■ TASK DESCRIPTION ■
Take the data below and extract the lines from the one with "Trump’s tariffs are coming. Where could" to the one with "Story continues below advertisement", inclusive, exactly as written.
----- DATA RECORDS -----
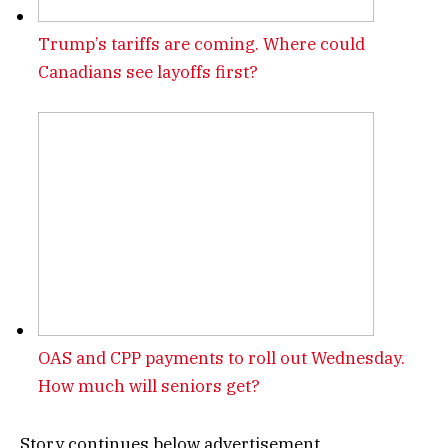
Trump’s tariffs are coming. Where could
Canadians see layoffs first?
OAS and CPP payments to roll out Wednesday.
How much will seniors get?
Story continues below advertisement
-----
----- DATA RECORDS -----
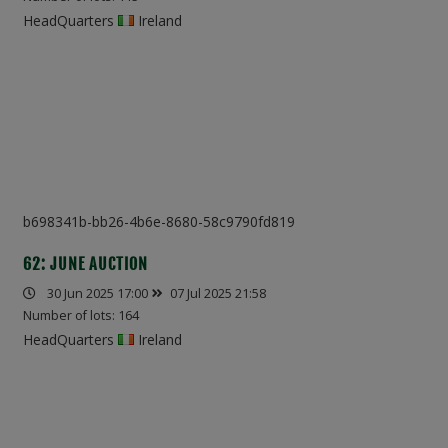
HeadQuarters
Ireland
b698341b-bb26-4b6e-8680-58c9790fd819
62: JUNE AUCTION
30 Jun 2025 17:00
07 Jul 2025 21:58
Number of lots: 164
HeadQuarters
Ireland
-----
■ WRITTEN ANSWER ■
Trump’s tariffs are coming. Where could
Canadians see layoffs first?
OAS and CPP payments to roll out Wednesday.
How much will seniors get?
Story continues below advertisement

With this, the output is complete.